Command Line: Add Write Permissions to All Files and Folders
Plenty of people are experts at command line wizardry in the Linux/UNIX/*nix world, and I'd say I'm pretty comfortable with it. Anything you want to do, there's usually some uber-command that does everything in one line, probably using the -exec option, it just requires some searching and a little trial and error (with caution).
But here's one I've had trouble with. We had a directory that had mixed permissions. Specifically, the user and group were set wrong, and the permissions were set to user-write only, or rw-r--r--. I wanted to change the user and group, and set the permissions to rw-rw-r--, so that the group can write as well.
So, the first problem wasn't that bad. I can use chown with the -R flag (recursive) to change to owner. So the first command looked like this:
chown -R user *
Then, the group can be similarly changed with the chgrp command:
chgrp -R group *
I might have needed to run one extra set of commands to catch any files that start with a dot (.), since they'll be ignored by the *.
Now, the tricky part. I can use chmod to change the file permissions. The thing is, files need rw-rw-r-- (664), but directories need rwxrwx-r-x (775). I can't just run chmod -R 664 * because that would mess up directories.
So, the first solution is a little clunkly...
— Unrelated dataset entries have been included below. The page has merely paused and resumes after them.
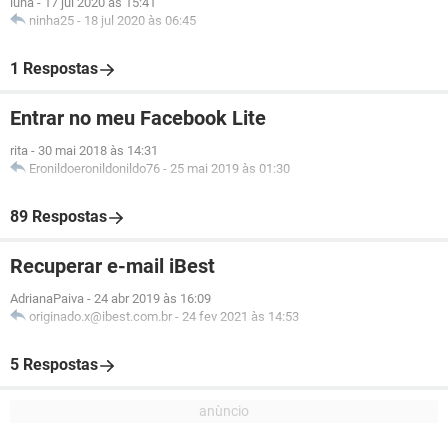
luna
-
17 jul 2020 às 15:41
ninha25
-
18 jul 2020 às 06:45
1 Respostas
Entrar no meu Facebook Lite
rita
-
30 mai 2018 às 14:31
Eronildoeronildonildo76
-
25 mai 2019 às 01:30
89 Respostas
Recuperar e-mail iBest
AdrianaPaiva
-
24 abr 2019 às 16:09
originado.x@ibest.com.br
-
24 fev 2021 às 14:53
5 Respostas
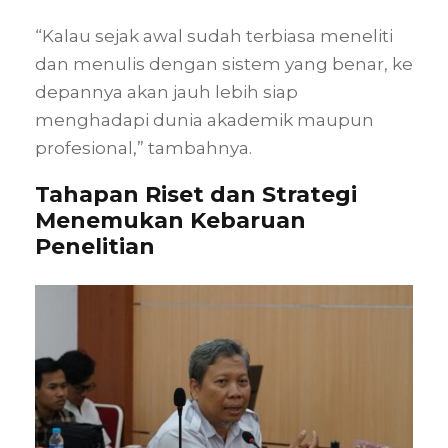
“Kalau sejak awal sudah terbiasa meneliti
dan menulis dengan sistem yang benar, ke
depannya akan jauh lebih siap
menghadapi dunia akademik maupun
profesional,” tambahnya.
Tahapan Riset dan Strategi
Menemukan Kebaruan
Penelitian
You could use find with the -exec option. You'd have to run two commands, and here's what they look like:
find ./ -type f -exec chmod 664 {} \;
find ./ -type d -exec chmod 775 {} \;
So, to break this down, I'm using the find command on the current directory. -type f means I'm looking for files of type "file". So, it will only return files, not directories. Then I use the -exec option to run the chmod command. The {} are where the replacement goes in, and the \; is just standard syntax. The second command uses -type d, which searches only directories and excludes files.
It works, but there's actually a shorter, one-line command to do both operations. Turns out, chmod can take the octal values (000-777), or it can use "symbolic mode". Using this mod, 'a', 'u', 'g', 'o' stand for 'all', 'user', 'group', 'other', respectively, and permissions are added or taken away using plus (+) and minus (-).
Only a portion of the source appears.